While tremendous progress has been made in the field of kidney transplantation since the first successful transplant in 1954, long-term outcomes remain suboptimal. Only half of kidney transplant recipients still have their transplanted kidney after 10 years. Improving medication adherence among kidney transplant recipients might help improve long-term outcomes.

I always enjoy the holiday season. I enjoy the festive mood, and the chance to see friends and family. Plus the time off does not hurt either. For me, there is another reason why I like this time of the year. On Dec. 23, 1954, the first successful kidney transplant was completed. It is an amazing story.

It was right around this time, 61 years ago, that Richard Herrick lay dying in his hospital bed at Peter Bent Brigham Hospital in Boston, MA. In another room, his identical twin brother, Ronald, was planning to donate his kidney to Richard. Although Richard tried to talk Ronald out of his selfless act, Ronald courageously went forward and donated his kidney. It would become the world’s first successful organ transplant that resulted in long-term survival.

On Dec. 23, 1954, Dr. Joseph Murray removed a kidney from Ronald and implanted it in Richard. Years later, Murray shared a Nobel Prize for his groundbreaking work. For the Herrick brothers, then 23, the results were more immediate and personal. Ronald gave Richard eight more years of life. Previous transplant recipients had lived for only a few months at best.
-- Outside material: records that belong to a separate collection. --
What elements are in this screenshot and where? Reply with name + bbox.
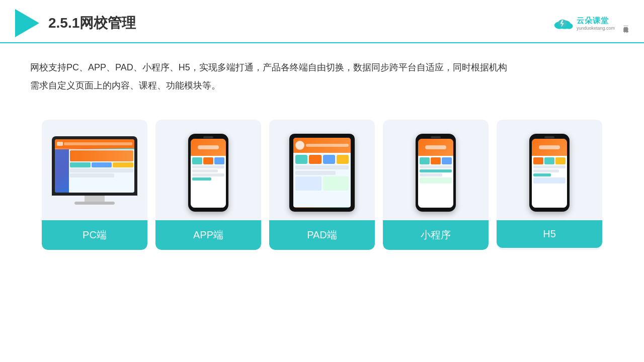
pc-neck [85,196,105,202]
card-pc-image [42,120,147,220]
card-pad-image [269,120,375,220]
card-miniprogram: 小程序 [383,120,489,250]
card-h5-image [497,120,602,220]
page-title: 2.5.1网校管理 [48,14,136,33]
description-paragraph-2: 需求自定义页面上的内容、课程、功能模块等。 [30,76,614,95]
header: 2.5.1网校管理 云朵课堂 yunduoketang.com 教育机构一站式服… [0,0,644,43]
pc-base [74,202,115,205]
card-miniprogram-image [383,120,489,220]
pc-mockup [52,136,137,209]
description-text: 网校支持PC、APP、PAD、小程序、H5，实现多端打通，产品各终端自由切换，数… [0,43,644,105]
card-pc: PC端 [42,120,147,250]
card-h5-label: H5 [497,220,602,248]
brand-text-block: 云朵课堂 yunduoketang.com [577,16,615,31]
brand-url: yunduoketang.com [577,26,615,31]
header-left: 2.5.1网校管理 [15,9,136,37]
card-pc-label: PC端 [42,220,147,250]
card-app-image [155,120,261,220]
app-phone-mockup [188,134,228,212]
cards-container: PC端 [0,110,644,260]
cloud-icon [551,16,574,31]
card-pad: PAD端 [269,120,375,250]
h5-phone-mockup [529,134,570,212]
brand-logo: 云朵课堂 yunduoketang.com 教育机构一站式服务云平台 [551,16,629,31]
header-right: 云朵课堂 yunduoketang.com 教育机构一站式服务云平台 [551,16,629,31]
pc-screen-outer [52,136,137,196]
card-pad-label: PAD端 [269,220,375,250]
brand-name: 云朵课堂 [577,16,609,26]
app-phone-screen [191,139,226,208]
card-miniprogram-label: 小程序 [383,220,489,250]
pad-tablet-screen [293,138,351,208]
logo-triangle-icon [15,9,39,37]
miniprogram-phone-mockup [416,134,456,212]
miniprogram-phone-screen [418,139,453,208]
pad-tablet-mockup [289,134,355,212]
card-app-label: APP端 [155,220,261,250]
card-h5: H5 [497,120,602,250]
h5-phone-screen [532,139,567,208]
pc-screen-inner [55,139,134,193]
description-paragraph: 网校支持PC、APP、PAD、小程序、H5，实现多端打通，产品各终端自由切换，数… [30,58,614,76]
card-app: APP端 [155,120,261,250]
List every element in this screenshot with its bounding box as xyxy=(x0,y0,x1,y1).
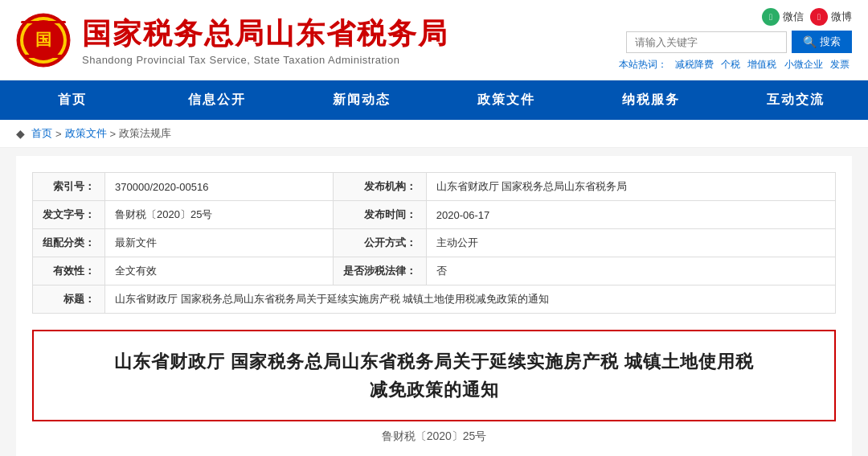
main-content: 索引号： 370000/2020-00516 发布机构： 山东省财政厅 国家税务… xyxy=(16,156,852,456)
nav-news[interactable]: 新闻动态 xyxy=(289,80,434,120)
site-title: 国家税务总局山东省税务局 xyxy=(82,14,448,54)
table-row-category: 组配分类： 最新文件 公开方式： 主动公开 xyxy=(33,229,836,257)
nav-interaction[interactable]: 互动交流 xyxy=(723,80,868,120)
header: 国 国家税务总局山东省税务局 Shandong Provincial Tax S… xyxy=(0,0,868,80)
table-row-docnumber: 发文字号： 鲁财税〔2020〕25号 发布时间： 2020-06-17 xyxy=(33,201,836,229)
hotword-4[interactable]: 小微企业 xyxy=(784,59,823,70)
weibo-label: 微博 xyxy=(831,10,852,24)
header-right:  微信  微博 🔍 搜索 本站热词： 减税降费 个税 增值税 小微企业 发票 xyxy=(616,8,852,72)
search-icon: 🔍 xyxy=(803,35,817,48)
wechat-icon:  xyxy=(762,8,780,26)
title-value: 山东省财政厅 国家税务总局山东省税务局关于延续实施房产税 城镇土地使用税减免政策… xyxy=(105,286,836,314)
document-title-box: 山东省财政厅 国家税务总局山东省税务局关于延续实施房产税 城镇土地使用税 减免政… xyxy=(32,330,836,421)
search-row: 🔍 搜索 xyxy=(626,31,852,53)
breadcrumb-level2: 政策法规库 xyxy=(119,126,171,141)
breadcrumb-sep2: > xyxy=(110,128,117,140)
table-row-title: 标题： 山东省财政厅 国家税务总局山东省税务局关于延续实施房产税 城镇土地使用税… xyxy=(33,286,836,314)
title-label: 标题： xyxy=(33,286,105,314)
hotwords-bar: 本站热词： 减税降费 个税 增值税 小微企业 发票 xyxy=(616,58,852,72)
breadcrumb: ◆ 首页 > 政策文件 > 政策法规库 xyxy=(0,120,868,148)
publish-date-value: 2020-06-17 xyxy=(426,201,835,229)
doc-title-line1: 山东省财政厅 国家税务总局山东省税务局关于延续实施房产税 城镇土地使用税 xyxy=(114,351,754,372)
hotword-5[interactable]: 发票 xyxy=(830,59,850,70)
hotwords-label: 本站热词： xyxy=(619,59,667,70)
main-nav: 首页 信息公开 新闻动态 政策文件 纳税服务 互动交流 xyxy=(0,80,868,120)
category-label: 组配分类： xyxy=(33,229,105,257)
doc-number-value: 鲁财税〔2020〕25号 xyxy=(105,201,334,229)
publisher-value: 山东省财政厅 国家税务总局山东省税务局 xyxy=(426,173,835,201)
publish-date-label: 发布时间： xyxy=(333,201,426,229)
svg-text:国: 国 xyxy=(35,31,51,48)
site-subtitle: Shandong Provincial Tax Service, State T… xyxy=(82,54,448,66)
search-button[interactable]: 🔍 搜索 xyxy=(792,31,852,53)
index-value: 370000/2020-00516 xyxy=(105,173,334,201)
svg-rect-5 xyxy=(21,21,66,23)
table-row-index: 索引号： 370000/2020-00516 发布机构： 山东省财政厅 国家税务… xyxy=(33,173,836,201)
index-label: 索引号： xyxy=(33,173,105,201)
social-bar:  微信  微博 xyxy=(762,8,852,26)
logo-text: 国家税务总局山东省税务局 Shandong Provincial Tax Ser… xyxy=(82,14,448,66)
document-info-table: 索引号： 370000/2020-00516 发布机构： 山东省财政厅 国家税务… xyxy=(32,172,836,314)
svg-rect-4 xyxy=(24,55,63,58)
doc-number-label: 发文字号： xyxy=(33,201,105,229)
open-type-label: 公开方式： xyxy=(333,229,426,257)
nav-home[interactable]: 首页 xyxy=(0,80,145,120)
weibo-button[interactable]:  微博 xyxy=(810,8,852,26)
wechat-label: 微信 xyxy=(783,10,804,24)
weibo-icon:  xyxy=(810,8,828,26)
nav-info[interactable]: 信息公开 xyxy=(145,80,289,120)
open-type-value: 主动公开 xyxy=(426,229,835,257)
document-main-title: 山东省财政厅 国家税务总局山东省税务局关于延续实施房产税 城镇土地使用税 减免政… xyxy=(58,347,810,404)
breadcrumb-arrow-icon: ◆ xyxy=(16,127,25,140)
wechat-button[interactable]:  微信 xyxy=(762,8,804,26)
category-value: 最新文件 xyxy=(105,229,334,257)
search-input[interactable] xyxy=(626,31,787,53)
logo-area: 国 国家税务总局山东省税务局 Shandong Provincial Tax S… xyxy=(16,13,448,68)
table-row-validity: 有效性： 全文有效 是否涉税法律： 否 xyxy=(33,257,836,286)
publisher-label: 发布机构： xyxy=(333,173,426,201)
national-emblem: 国 xyxy=(16,13,71,68)
breadcrumb-level1[interactable]: 政策文件 xyxy=(65,126,107,141)
validity-value: 全文有效 xyxy=(105,257,334,286)
hotword-1[interactable]: 减税降费 xyxy=(675,59,714,70)
nav-tax-service[interactable]: 纳税服务 xyxy=(579,80,723,120)
breadcrumb-sep1: > xyxy=(55,128,62,140)
nav-policy[interactable]: 政策文件 xyxy=(434,80,579,120)
tax-related-label: 是否涉税法律： xyxy=(333,257,426,286)
document-subtitle: 鲁财税〔2020〕25号 xyxy=(32,429,836,444)
tax-related-value: 否 xyxy=(426,257,835,286)
breadcrumb-home[interactable]: 首页 xyxy=(31,126,52,141)
hotword-2[interactable]: 个税 xyxy=(721,59,740,70)
validity-label: 有效性： xyxy=(33,257,105,286)
search-button-label: 搜索 xyxy=(820,35,841,49)
hotword-3[interactable]: 增值税 xyxy=(747,59,776,70)
doc-title-line2: 减免政策的通知 xyxy=(370,380,499,400)
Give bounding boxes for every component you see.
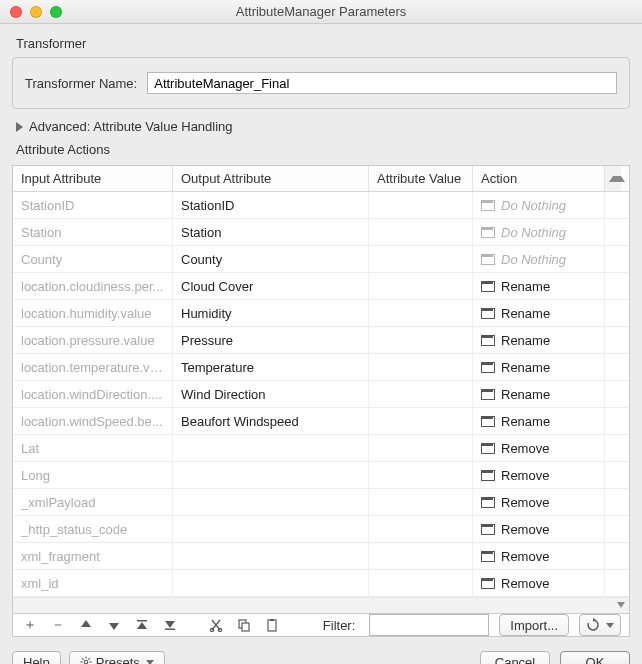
close-window-button[interactable]	[10, 6, 22, 18]
cell-input-attribute[interactable]: location.pressure.value	[13, 327, 173, 353]
cell-action[interactable]: Do Nothing	[473, 192, 605, 218]
table-row[interactable]: location.windDirection....Wind Direction…	[13, 381, 629, 408]
cell-attribute-value[interactable]	[369, 300, 473, 326]
cell-output-attribute[interactable]: Temperature	[173, 354, 369, 380]
col-attribute-value[interactable]: Attribute Value	[369, 166, 473, 191]
cell-attribute-value[interactable]	[369, 381, 473, 407]
cell-attribute-value[interactable]	[369, 543, 473, 569]
cell-output-attribute[interactable]: Humidity	[173, 300, 369, 326]
add-row-button[interactable]: ＋	[21, 616, 39, 634]
cell-output-attribute[interactable]: County	[173, 246, 369, 272]
minimize-window-button[interactable]	[30, 6, 42, 18]
cell-attribute-value[interactable]	[369, 516, 473, 542]
cell-input-attribute[interactable]: _http_status_code	[13, 516, 173, 542]
table-row[interactable]: LatRemove	[13, 435, 629, 462]
table-row[interactable]: LongRemove	[13, 462, 629, 489]
scroll-up-icon[interactable]	[605, 166, 621, 191]
refresh-button[interactable]	[579, 614, 621, 636]
cell-input-attribute[interactable]: County	[13, 246, 173, 272]
cell-attribute-value[interactable]	[369, 327, 473, 353]
move-bottom-button[interactable]	[161, 616, 179, 634]
col-input-attribute[interactable]: Input Attribute	[13, 166, 173, 191]
cell-action[interactable]: Remove	[473, 489, 605, 515]
import-button[interactable]: Import...	[499, 614, 569, 636]
cell-attribute-value[interactable]	[369, 489, 473, 515]
table-row[interactable]: xml_idRemove	[13, 570, 629, 597]
cell-action[interactable]: Remove	[473, 543, 605, 569]
table-row[interactable]: location.humidity.valueHumidityRename	[13, 300, 629, 327]
zoom-window-button[interactable]	[50, 6, 62, 18]
cell-attribute-value[interactable]	[369, 354, 473, 380]
cell-output-attribute[interactable]	[173, 489, 369, 515]
cell-output-attribute[interactable]	[173, 462, 369, 488]
scroll-down-icon[interactable]	[13, 597, 629, 613]
cell-input-attribute[interactable]: xml_fragment	[13, 543, 173, 569]
table-row[interactable]: location.temperature.va...TemperatureRen…	[13, 354, 629, 381]
move-down-button[interactable]	[105, 616, 123, 634]
cell-attribute-value[interactable]	[369, 219, 473, 245]
paste-button[interactable]	[263, 616, 281, 634]
cell-action[interactable]: Rename	[473, 381, 605, 407]
table-row[interactable]: location.pressure.valuePressureRename	[13, 327, 629, 354]
cell-output-attribute[interactable]	[173, 570, 369, 596]
cell-attribute-value[interactable]	[369, 462, 473, 488]
filter-input[interactable]	[369, 614, 489, 636]
table-row[interactable]: xml_fragmentRemove	[13, 543, 629, 570]
table-row[interactable]: location.windSpeed.be...Beaufort Windspe…	[13, 408, 629, 435]
cell-input-attribute[interactable]: location.temperature.va...	[13, 354, 173, 380]
transformer-name-input[interactable]	[147, 72, 617, 94]
cell-input-attribute[interactable]: location.humidity.value	[13, 300, 173, 326]
table-row[interactable]: CountyCountyDo Nothing	[13, 246, 629, 273]
cell-action[interactable]: Rename	[473, 300, 605, 326]
cell-input-attribute[interactable]: Long	[13, 462, 173, 488]
col-action[interactable]: Action	[473, 166, 605, 191]
cell-output-attribute[interactable]: Wind Direction	[173, 381, 369, 407]
cut-button[interactable]	[207, 616, 225, 634]
table-row[interactable]: _http_status_codeRemove	[13, 516, 629, 543]
copy-button[interactable]	[235, 616, 253, 634]
cell-action[interactable]: Do Nothing	[473, 219, 605, 245]
cell-output-attribute[interactable]	[173, 516, 369, 542]
cell-attribute-value[interactable]	[369, 408, 473, 434]
table-row[interactable]: location.cloudiness.per...Cloud CoverRen…	[13, 273, 629, 300]
cell-action[interactable]: Rename	[473, 327, 605, 353]
table-row[interactable]: StationStationDo Nothing	[13, 219, 629, 246]
cell-attribute-value[interactable]	[369, 246, 473, 272]
cell-attribute-value[interactable]	[369, 192, 473, 218]
ok-button[interactable]: OK	[560, 651, 630, 664]
cell-action[interactable]: Rename	[473, 354, 605, 380]
move-up-button[interactable]	[77, 616, 95, 634]
table-row[interactable]: _xmlPayloadRemove	[13, 489, 629, 516]
advanced-disclosure[interactable]: Advanced: Attribute Value Handling	[16, 119, 630, 134]
cell-input-attribute[interactable]: _xmlPayload	[13, 489, 173, 515]
remove-row-button[interactable]: －	[49, 616, 67, 634]
help-button[interactable]: Help	[12, 651, 61, 664]
cell-output-attribute[interactable]	[173, 543, 369, 569]
cell-input-attribute[interactable]: location.windDirection....	[13, 381, 173, 407]
cell-output-attribute[interactable]: Station	[173, 219, 369, 245]
col-output-attribute[interactable]: Output Attribute	[173, 166, 369, 191]
table-row[interactable]: StationIDStationIDDo Nothing	[13, 192, 629, 219]
cell-attribute-value[interactable]	[369, 273, 473, 299]
cell-input-attribute[interactable]: Station	[13, 219, 173, 245]
presets-button[interactable]: Presets	[69, 651, 165, 664]
cell-action[interactable]: Remove	[473, 570, 605, 596]
cell-action[interactable]: Rename	[473, 273, 605, 299]
cell-action[interactable]: Remove	[473, 435, 605, 461]
cell-output-attribute[interactable]: Pressure	[173, 327, 369, 353]
cell-output-attribute[interactable]: Cloud Cover	[173, 273, 369, 299]
cell-output-attribute[interactable]: Beaufort Windspeed	[173, 408, 369, 434]
cell-action[interactable]: Rename	[473, 408, 605, 434]
cell-action[interactable]: Remove	[473, 462, 605, 488]
cell-output-attribute[interactable]: StationID	[173, 192, 369, 218]
cell-input-attribute[interactable]: StationID	[13, 192, 173, 218]
cell-input-attribute[interactable]: location.windSpeed.be...	[13, 408, 173, 434]
move-top-button[interactable]	[133, 616, 151, 634]
cancel-button[interactable]: Cancel	[480, 651, 550, 664]
cell-action[interactable]: Do Nothing	[473, 246, 605, 272]
cell-input-attribute[interactable]: location.cloudiness.per...	[13, 273, 173, 299]
cell-input-attribute[interactable]: Lat	[13, 435, 173, 461]
cell-output-attribute[interactable]	[173, 435, 369, 461]
cell-input-attribute[interactable]: xml_id	[13, 570, 173, 596]
cell-attribute-value[interactable]	[369, 570, 473, 596]
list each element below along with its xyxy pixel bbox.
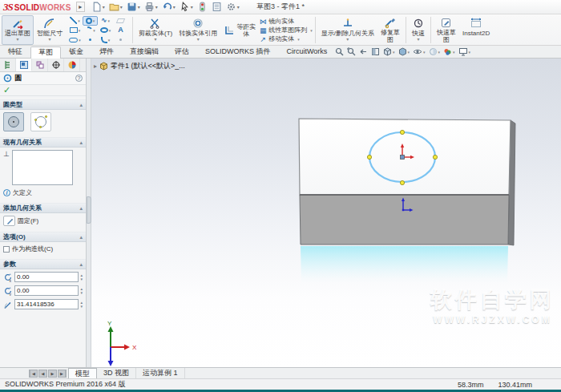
tab-circuitworks[interactable]: CircuitWorks xyxy=(279,46,336,58)
last-tab-button[interactable]: ▶ xyxy=(58,370,67,378)
view-orientation-button[interactable]: ▾ xyxy=(383,47,395,56)
fix-relation-button[interactable]: 固定(F) xyxy=(3,216,83,226)
relations-listbox[interactable] xyxy=(12,150,73,185)
center-circle-button[interactable] xyxy=(3,112,24,131)
offset-entities-button[interactable]: 等距实体 xyxy=(220,15,259,45)
propertymanager-tab[interactable] xyxy=(16,59,32,71)
convert-entities-button[interactable]: 转换实体引用 ▾ xyxy=(176,15,220,45)
rectangle-tool[interactable]: ▾ xyxy=(67,26,83,35)
tab-direct-editing[interactable]: 直接编辑 xyxy=(122,46,167,58)
plane-tool[interactable] xyxy=(113,16,128,26)
spline-icon: ∿ xyxy=(101,17,107,24)
instant2d-button[interactable]: Instant2D xyxy=(459,15,493,45)
center-x-spinner[interactable]: ▴▾ xyxy=(80,273,83,281)
document-tab-bar: ◀ ◀ ▶ ▶ 模型 3D 视图 运动算例 1 xyxy=(0,367,561,378)
line-icon xyxy=(70,17,77,24)
print-button[interactable]: ▾ xyxy=(143,1,159,14)
center-x-input[interactable] xyxy=(14,272,79,282)
ok-button[interactable]: ✓ xyxy=(3,86,10,95)
configuration-manager-tab[interactable] xyxy=(32,59,48,71)
options-button[interactable]: ▾ xyxy=(224,1,241,14)
more-sketch-tool[interactable] xyxy=(113,35,128,45)
open-document-button[interactable]: ▾ xyxy=(107,1,124,14)
collapse-chevron-icon: ▴ xyxy=(79,102,83,108)
ellipse-icon xyxy=(100,27,108,33)
tab-weldments[interactable]: 焊件 xyxy=(91,46,122,58)
quick-snaps-button[interactable]: 快速 ▾ xyxy=(409,15,428,45)
svg-text:x: x xyxy=(10,277,12,282)
fillet-tool[interactable]: ▾ xyxy=(98,35,113,45)
center-y-input[interactable] xyxy=(14,285,79,296)
hide-show-items-button[interactable]: ▾ xyxy=(413,47,426,56)
prev-tab-button[interactable]: ◀ xyxy=(38,370,47,378)
section-parameters[interactable]: 参数 ▴ xyxy=(0,259,86,269)
text-tool[interactable]: A xyxy=(113,26,128,35)
flyout-feature-tree[interactable]: ▸ 零件1 (默认<<默认>_... xyxy=(94,61,185,71)
point-tool[interactable] xyxy=(83,35,98,45)
circle-tool[interactable]: ▾ xyxy=(83,16,98,26)
box-front-face[interactable] xyxy=(300,195,509,244)
first-tab-button[interactable]: ◀ xyxy=(29,370,38,378)
help-icon[interactable]: ? xyxy=(75,75,83,82)
menu-flyout-arrow[interactable]: ▸ xyxy=(76,2,85,12)
file-properties-button[interactable] xyxy=(210,1,224,14)
spline-tool[interactable]: ∿▾ xyxy=(98,16,113,26)
next-tab-button[interactable]: ▶ xyxy=(48,370,57,378)
repair-sketch-button[interactable]: 修复草图 xyxy=(377,15,403,45)
save-button[interactable]: ▾ xyxy=(125,1,142,14)
exit-sketch-button[interactable]: 退出草图 ▾ xyxy=(2,15,34,45)
section-view-button[interactable] xyxy=(371,47,380,56)
section-existing-relations[interactable]: 现有几何关系 ▴ xyxy=(0,137,86,148)
undo-button[interactable]: ▾ xyxy=(160,1,177,14)
sketch-pattern-group: ⋈ 镜向实体 ▦ 线性草图阵列 ▾ ↗ 移动实体 ▾ xyxy=(259,15,313,45)
center-y-spinner[interactable]: ▴▾ xyxy=(80,287,83,295)
motion-study-tab[interactable]: 运动算例 1 xyxy=(136,368,185,378)
perimeter-circle-button[interactable] xyxy=(30,112,51,131)
slot-tool[interactable]: ▾ xyxy=(67,35,83,45)
section-options[interactable]: 选项(O) ▴ xyxy=(0,232,86,242)
tab-solidworks-addins[interactable]: SOLIDWORKS 插件 xyxy=(197,46,279,58)
smart-dimension-button[interactable]: 智能尺寸 ▾ xyxy=(34,15,66,45)
plane-icon xyxy=(116,18,125,23)
tab-evaluate[interactable]: 评估 xyxy=(167,46,197,58)
tab-sheet-metal[interactable]: 钣金 xyxy=(61,46,91,58)
display-manager-tab[interactable] xyxy=(64,59,80,71)
rapid-sketch-button[interactable]: 快速草图 xyxy=(434,15,459,45)
tab-sketch[interactable]: 草图 xyxy=(30,46,61,59)
3d-views-tab[interactable]: 3D 视图 xyxy=(97,368,136,378)
linear-sketch-pattern-button[interactable]: ▦ 线性草图阵列 ▾ xyxy=(259,26,313,34)
rebuild-button[interactable] xyxy=(196,1,209,14)
previous-view-button[interactable] xyxy=(359,47,368,56)
section-circle-type[interactable]: 圆类型 ▴ xyxy=(0,99,86,110)
section-add-relations[interactable]: 添加几何关系 ▴ xyxy=(0,203,86,213)
linear-pattern-icon: ▦ xyxy=(259,26,267,34)
featuremanager-tree-tab[interactable] xyxy=(0,59,16,71)
display-style-button[interactable]: ▾ xyxy=(398,47,410,56)
move-entities-button[interactable]: ↗ 移动实体 ▾ xyxy=(259,35,313,43)
trim-entities-button[interactable]: 剪裁实体(T) ▾ xyxy=(135,15,176,45)
radius-row: ▴▾ xyxy=(3,299,83,309)
zoom-to-fit-button[interactable] xyxy=(335,47,344,56)
view-settings-button[interactable]: ▾ xyxy=(458,47,471,56)
zoom-to-area-button[interactable] xyxy=(347,47,356,56)
radius-input[interactable] xyxy=(14,299,79,309)
model-tab[interactable]: 模型 xyxy=(68,368,97,378)
select-button[interactable]: ▾ xyxy=(178,1,195,14)
select-cursor-icon xyxy=(180,2,190,12)
arc-tool[interactable]: ▾ xyxy=(83,26,98,35)
fix-icon xyxy=(3,216,15,226)
graphics-viewport[interactable]: X Y ▸ 零件1 (默认<<默认>_... 软件自学网 WWW.RJZXW.C… xyxy=(91,59,561,367)
quick-access-toolbar: ▾ ▾ ▾ ▾ ▾ ▾ ▾ xyxy=(90,1,241,14)
display-delete-relations-button[interactable]: 显示/删除几何关系 ▾ xyxy=(318,15,377,45)
new-document-button[interactable]: ▾ xyxy=(90,1,107,14)
construction-line-checkbox[interactable]: 作为构造线(C) xyxy=(3,244,83,253)
tab-features[interactable]: 特征 xyxy=(0,46,30,58)
line-tool[interactable]: ▾ xyxy=(67,16,83,26)
mirror-entities-button[interactable]: ⋈ 镜向实体 xyxy=(259,18,313,26)
apply-scene-button[interactable]: ▾ xyxy=(443,47,455,56)
ellipse-tool[interactable]: ▾ xyxy=(98,26,113,35)
dimxpert-manager-tab[interactable] xyxy=(48,59,64,71)
radius-spinner[interactable]: ▴▾ xyxy=(80,301,83,309)
ribbon-separator xyxy=(406,17,406,43)
edit-appearance-button[interactable]: ▾ xyxy=(429,47,441,56)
The courage displayed by the Herrick twins, and the transplant team ushered in transplant medicine. In the past six decades, thousands of lives have been saved, and countless patients have restored their health. Innovations in surgical procedures, medications, organ preservation solutions, etc. have expanded the number of people of transplanted and improved treatment outcomes.

Long-term outcomes for kidney transplant recipients

While tremendous progress has been made in the field of kidney transplantation, long-term outcomes for U.S. patients remain suboptimal. At a decade, only a half of kidney transplant recipients still have their transplanted kidney. This figure has remained fixed for some time without any improvement.

In August 2015, I celebrated the 11-year anniversary of my kidney transplant. I am also happy to report that my renal function has remained stable for the entire time. I recognize that I have benefited from an exceptional set of circumstances. For example, I had a pre-emptive kidney transplant that enabled me to avoid dialysis completely. In addition, through my personal experience, I have gained some valuable lessons that can be applied to the broader kidney transplant community.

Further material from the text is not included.